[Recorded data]
========
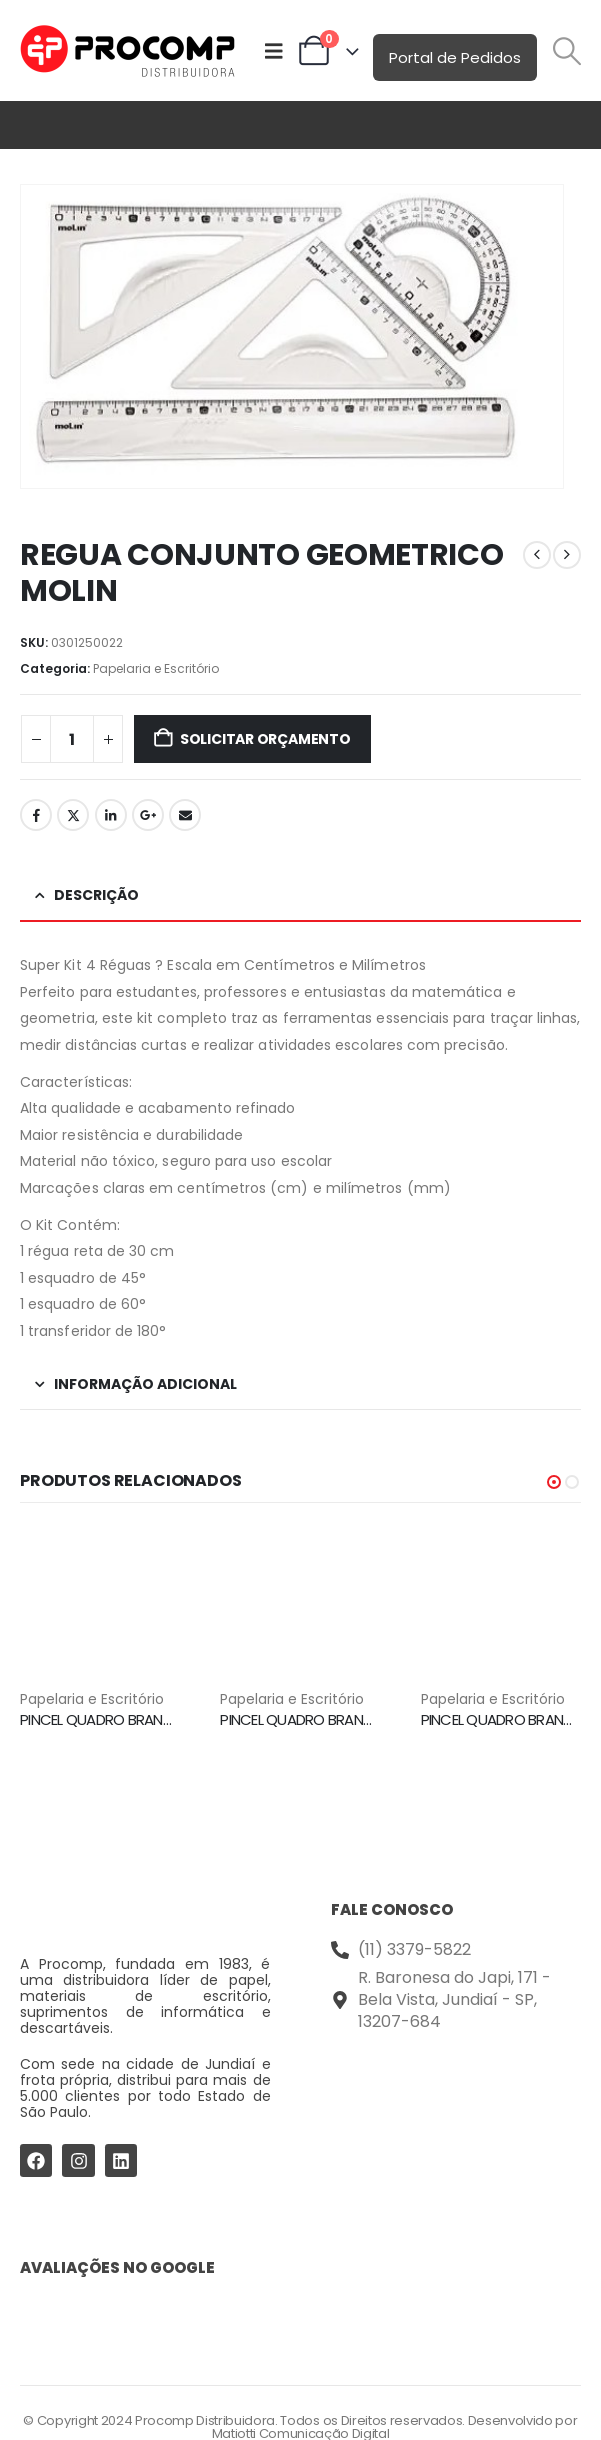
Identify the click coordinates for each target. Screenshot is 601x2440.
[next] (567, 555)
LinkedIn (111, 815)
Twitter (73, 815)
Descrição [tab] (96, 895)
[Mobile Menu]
========
▶ [WORK TO BE COMPLETED] Output the data above exactly, excluding images.

▶ [EXERCISE RESPONSE]
Identify the click coordinates for each target. Screenshot is 601x2440.
[next] (567, 555)
LinkedIn (111, 815)
Twitter (73, 815)
Descrição [tab] (96, 895)
[Mobile Menu]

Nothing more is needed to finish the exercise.